- L'analyse du virobiote de près de 2 000 sujets occidentaux a permis d'identifier plus de 33 000 populations virales uniques.
- Il n'existe pas de groupe central de virus intestinaux communs à tous les humains : ces derniers s'adaptent à notre alimentation et à notre environnement.
- Un virome très diversifié contribue à une bonne santé, ce qui indique que les virus présents dans nos intestins pourraient constituer un nouveau traitement, notamment contre les super-bactéries.
Il n’y a pas que nos empreintes digitales ou notre ADN qui soit unique : c’est aussi le cas de notre virobiote, c’est-à-dire la composante virale du microbiote intestinal. C’est la découverte qu’on fait des chercheurs de l'Ohio State University (États-Unis). Dans leur étude, visant à constituer une base de données complète des populations virales dans le système digestif humain, et publiée dans la revue Cell Host & Microbe, les chercheurs ont analysé les virus provenant de l’intestin de 1 986 personnes en bonne santé et malades dans 16 pays occidentaux. Ils ont ainsi pu identifier 33 242 populations virales uniques, dont la majorité sont totalement inoffensives.

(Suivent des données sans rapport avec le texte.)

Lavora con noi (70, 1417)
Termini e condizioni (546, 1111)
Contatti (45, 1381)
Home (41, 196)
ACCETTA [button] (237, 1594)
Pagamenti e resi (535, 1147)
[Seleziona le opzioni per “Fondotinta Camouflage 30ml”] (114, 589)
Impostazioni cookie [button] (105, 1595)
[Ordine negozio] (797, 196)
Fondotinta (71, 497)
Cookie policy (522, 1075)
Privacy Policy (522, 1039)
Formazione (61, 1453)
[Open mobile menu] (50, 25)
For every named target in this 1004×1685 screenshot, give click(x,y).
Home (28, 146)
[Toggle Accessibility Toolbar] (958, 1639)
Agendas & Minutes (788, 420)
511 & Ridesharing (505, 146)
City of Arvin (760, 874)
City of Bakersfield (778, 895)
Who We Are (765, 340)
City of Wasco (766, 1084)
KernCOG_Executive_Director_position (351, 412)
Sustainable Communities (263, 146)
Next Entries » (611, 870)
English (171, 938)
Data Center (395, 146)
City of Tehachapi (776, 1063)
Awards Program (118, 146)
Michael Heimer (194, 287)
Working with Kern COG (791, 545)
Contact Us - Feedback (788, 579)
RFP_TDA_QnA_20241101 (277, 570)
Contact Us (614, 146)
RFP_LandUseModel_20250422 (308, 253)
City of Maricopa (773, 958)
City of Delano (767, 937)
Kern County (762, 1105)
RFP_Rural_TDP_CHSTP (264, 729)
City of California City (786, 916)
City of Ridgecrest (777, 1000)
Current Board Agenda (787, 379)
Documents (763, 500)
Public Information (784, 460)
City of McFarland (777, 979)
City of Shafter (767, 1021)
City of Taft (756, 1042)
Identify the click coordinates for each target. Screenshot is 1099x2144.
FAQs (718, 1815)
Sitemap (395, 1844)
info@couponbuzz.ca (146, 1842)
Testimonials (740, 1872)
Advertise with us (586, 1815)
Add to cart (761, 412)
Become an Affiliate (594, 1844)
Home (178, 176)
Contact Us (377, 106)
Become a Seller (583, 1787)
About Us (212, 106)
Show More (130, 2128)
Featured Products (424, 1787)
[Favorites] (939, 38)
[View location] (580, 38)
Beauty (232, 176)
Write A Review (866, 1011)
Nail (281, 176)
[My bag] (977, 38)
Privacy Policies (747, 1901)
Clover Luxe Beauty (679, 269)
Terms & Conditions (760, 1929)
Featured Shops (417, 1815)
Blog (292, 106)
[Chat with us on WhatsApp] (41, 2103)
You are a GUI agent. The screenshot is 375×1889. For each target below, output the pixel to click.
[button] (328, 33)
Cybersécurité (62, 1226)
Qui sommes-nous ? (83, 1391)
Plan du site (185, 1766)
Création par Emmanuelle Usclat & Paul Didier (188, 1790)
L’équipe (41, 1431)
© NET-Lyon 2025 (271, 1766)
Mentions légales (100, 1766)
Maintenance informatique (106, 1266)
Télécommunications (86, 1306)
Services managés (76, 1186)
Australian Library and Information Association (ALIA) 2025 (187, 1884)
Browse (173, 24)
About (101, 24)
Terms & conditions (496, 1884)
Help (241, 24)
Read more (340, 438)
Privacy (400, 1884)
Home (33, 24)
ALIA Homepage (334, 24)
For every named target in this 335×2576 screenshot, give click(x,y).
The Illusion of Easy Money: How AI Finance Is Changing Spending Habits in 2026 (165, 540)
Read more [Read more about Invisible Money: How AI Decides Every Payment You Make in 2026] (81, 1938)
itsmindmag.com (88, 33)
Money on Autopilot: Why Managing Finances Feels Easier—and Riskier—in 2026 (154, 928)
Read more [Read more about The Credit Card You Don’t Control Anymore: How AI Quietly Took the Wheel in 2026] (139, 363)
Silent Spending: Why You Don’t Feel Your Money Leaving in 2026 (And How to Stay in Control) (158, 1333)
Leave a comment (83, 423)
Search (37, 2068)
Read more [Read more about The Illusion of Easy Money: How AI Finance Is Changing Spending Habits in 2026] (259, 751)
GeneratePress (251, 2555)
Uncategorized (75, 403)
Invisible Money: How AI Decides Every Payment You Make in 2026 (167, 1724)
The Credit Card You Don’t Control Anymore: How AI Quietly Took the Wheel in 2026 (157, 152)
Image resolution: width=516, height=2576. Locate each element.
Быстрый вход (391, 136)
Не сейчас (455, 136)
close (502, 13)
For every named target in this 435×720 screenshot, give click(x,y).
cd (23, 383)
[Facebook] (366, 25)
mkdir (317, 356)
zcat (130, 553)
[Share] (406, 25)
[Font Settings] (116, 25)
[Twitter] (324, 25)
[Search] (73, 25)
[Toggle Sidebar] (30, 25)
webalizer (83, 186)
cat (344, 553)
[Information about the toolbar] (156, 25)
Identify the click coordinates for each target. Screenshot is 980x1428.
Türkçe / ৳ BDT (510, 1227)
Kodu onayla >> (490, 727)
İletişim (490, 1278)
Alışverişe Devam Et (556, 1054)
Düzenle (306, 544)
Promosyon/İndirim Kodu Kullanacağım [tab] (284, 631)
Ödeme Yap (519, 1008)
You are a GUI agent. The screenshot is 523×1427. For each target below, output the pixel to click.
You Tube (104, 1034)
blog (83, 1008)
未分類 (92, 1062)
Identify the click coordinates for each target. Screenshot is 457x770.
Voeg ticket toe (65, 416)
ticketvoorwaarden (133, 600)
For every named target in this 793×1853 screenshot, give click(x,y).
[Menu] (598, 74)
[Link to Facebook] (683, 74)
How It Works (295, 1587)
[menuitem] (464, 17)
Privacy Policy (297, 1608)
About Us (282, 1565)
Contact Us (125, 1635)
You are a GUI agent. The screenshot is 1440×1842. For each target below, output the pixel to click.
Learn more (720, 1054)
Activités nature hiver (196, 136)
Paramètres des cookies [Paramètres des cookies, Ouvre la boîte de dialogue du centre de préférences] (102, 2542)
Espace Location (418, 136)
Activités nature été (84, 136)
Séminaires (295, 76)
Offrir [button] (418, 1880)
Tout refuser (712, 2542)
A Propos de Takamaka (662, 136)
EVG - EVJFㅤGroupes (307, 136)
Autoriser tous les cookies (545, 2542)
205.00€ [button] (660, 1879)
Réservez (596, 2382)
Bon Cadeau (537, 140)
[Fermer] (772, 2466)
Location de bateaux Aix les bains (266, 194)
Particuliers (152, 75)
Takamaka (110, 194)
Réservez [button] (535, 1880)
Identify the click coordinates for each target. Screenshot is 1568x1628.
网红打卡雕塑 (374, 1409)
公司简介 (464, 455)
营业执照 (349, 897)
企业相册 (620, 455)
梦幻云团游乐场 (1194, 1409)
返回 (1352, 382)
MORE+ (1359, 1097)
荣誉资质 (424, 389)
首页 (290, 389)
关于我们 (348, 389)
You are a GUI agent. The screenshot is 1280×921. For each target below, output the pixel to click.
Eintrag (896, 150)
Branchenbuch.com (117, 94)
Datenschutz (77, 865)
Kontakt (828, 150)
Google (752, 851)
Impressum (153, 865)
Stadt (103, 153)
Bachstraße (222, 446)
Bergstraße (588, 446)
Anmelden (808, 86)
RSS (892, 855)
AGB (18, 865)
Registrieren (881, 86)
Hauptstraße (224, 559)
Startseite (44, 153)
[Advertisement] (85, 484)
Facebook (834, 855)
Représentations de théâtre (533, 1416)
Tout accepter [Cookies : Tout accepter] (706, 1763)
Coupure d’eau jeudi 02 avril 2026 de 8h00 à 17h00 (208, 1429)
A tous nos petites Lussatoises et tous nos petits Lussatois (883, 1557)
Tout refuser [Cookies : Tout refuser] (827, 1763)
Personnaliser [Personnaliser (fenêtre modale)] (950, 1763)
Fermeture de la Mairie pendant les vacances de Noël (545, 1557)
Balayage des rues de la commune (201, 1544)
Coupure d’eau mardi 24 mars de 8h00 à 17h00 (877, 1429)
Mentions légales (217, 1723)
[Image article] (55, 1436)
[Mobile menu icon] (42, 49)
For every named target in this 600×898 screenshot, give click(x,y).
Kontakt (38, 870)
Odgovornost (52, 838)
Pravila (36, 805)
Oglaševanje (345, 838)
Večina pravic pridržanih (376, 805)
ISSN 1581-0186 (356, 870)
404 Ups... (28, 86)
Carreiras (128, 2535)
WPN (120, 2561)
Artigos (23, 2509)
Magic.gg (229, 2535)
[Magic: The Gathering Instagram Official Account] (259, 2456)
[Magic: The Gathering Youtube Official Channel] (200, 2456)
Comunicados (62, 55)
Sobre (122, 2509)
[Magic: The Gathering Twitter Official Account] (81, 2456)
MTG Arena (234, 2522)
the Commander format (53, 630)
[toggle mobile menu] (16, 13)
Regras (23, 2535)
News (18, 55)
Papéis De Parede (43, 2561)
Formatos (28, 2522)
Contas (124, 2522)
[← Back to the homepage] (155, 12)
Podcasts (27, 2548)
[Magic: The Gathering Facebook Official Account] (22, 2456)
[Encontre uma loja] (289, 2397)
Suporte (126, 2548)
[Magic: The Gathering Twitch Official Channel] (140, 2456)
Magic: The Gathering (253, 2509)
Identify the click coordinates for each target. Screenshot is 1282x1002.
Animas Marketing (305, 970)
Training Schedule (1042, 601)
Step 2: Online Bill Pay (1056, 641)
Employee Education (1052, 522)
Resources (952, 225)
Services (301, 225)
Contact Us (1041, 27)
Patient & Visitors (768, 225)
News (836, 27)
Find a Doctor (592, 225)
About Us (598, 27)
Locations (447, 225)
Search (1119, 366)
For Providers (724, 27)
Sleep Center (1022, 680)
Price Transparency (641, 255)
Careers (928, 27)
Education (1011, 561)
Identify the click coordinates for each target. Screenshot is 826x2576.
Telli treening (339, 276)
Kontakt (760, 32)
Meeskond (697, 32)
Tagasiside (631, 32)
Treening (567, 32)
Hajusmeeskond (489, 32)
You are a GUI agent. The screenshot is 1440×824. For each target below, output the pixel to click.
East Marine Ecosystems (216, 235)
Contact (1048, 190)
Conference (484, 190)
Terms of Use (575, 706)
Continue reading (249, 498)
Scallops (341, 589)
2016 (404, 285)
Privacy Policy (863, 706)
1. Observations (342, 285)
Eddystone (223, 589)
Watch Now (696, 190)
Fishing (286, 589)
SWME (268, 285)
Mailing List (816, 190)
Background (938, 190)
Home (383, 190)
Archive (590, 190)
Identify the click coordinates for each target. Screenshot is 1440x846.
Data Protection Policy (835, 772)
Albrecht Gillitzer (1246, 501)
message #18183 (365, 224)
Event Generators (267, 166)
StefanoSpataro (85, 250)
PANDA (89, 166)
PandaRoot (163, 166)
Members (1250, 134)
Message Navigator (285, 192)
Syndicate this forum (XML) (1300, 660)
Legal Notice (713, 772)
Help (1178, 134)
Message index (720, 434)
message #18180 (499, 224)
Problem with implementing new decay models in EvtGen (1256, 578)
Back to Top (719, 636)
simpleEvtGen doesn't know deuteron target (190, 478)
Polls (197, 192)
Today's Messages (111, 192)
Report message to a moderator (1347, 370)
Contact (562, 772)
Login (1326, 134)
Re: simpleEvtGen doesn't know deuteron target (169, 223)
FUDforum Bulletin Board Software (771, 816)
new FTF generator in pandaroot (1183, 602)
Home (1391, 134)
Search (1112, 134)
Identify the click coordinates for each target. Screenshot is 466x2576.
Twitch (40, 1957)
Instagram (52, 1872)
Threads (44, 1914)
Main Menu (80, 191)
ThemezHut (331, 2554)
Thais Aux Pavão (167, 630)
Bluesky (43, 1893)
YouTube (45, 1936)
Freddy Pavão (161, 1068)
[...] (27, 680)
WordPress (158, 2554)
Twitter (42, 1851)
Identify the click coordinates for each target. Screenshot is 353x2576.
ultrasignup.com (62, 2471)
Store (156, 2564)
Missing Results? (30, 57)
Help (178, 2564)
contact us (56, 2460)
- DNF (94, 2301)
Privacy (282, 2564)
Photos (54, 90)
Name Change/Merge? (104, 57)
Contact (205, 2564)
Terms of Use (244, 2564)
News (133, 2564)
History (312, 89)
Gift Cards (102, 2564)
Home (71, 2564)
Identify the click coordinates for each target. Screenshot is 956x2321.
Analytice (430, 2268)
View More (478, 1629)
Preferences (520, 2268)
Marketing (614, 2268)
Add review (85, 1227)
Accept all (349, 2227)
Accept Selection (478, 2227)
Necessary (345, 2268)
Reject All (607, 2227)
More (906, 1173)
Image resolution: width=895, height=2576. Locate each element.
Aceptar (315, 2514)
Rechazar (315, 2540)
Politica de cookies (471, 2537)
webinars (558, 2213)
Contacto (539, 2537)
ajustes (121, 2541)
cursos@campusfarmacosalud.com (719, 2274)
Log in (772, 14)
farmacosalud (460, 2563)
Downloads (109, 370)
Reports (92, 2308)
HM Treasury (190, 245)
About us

“Nous avons établi un point de départ solide pour voir à quoi ressemble le virome chez l'humain, affirme, Olivier Zablocki, chercheur postdoctoral en microbiologie et co-auteur de l’étude. Si nous pouvons caractériser les virus qui nous maintiennent en bonne santé, nous pourrions exploiter ces informations pour concevoir de futures thérapies pour les agents pathogènes qui ne peuvent pas être traités par des médicaments.”
Une signature virale propre à chaque individu
En se basant sur une analyse minutieuse de 32 études portant sur les virus intestinaux et menées sur une dizaine d’années, les chercheurs ont constaté que, bien que quelques populations virales soient partagées au sein d'un sous-ensemble de personnes, il n'existe pas de groupe central de virus intestinaux communs à tous les humains.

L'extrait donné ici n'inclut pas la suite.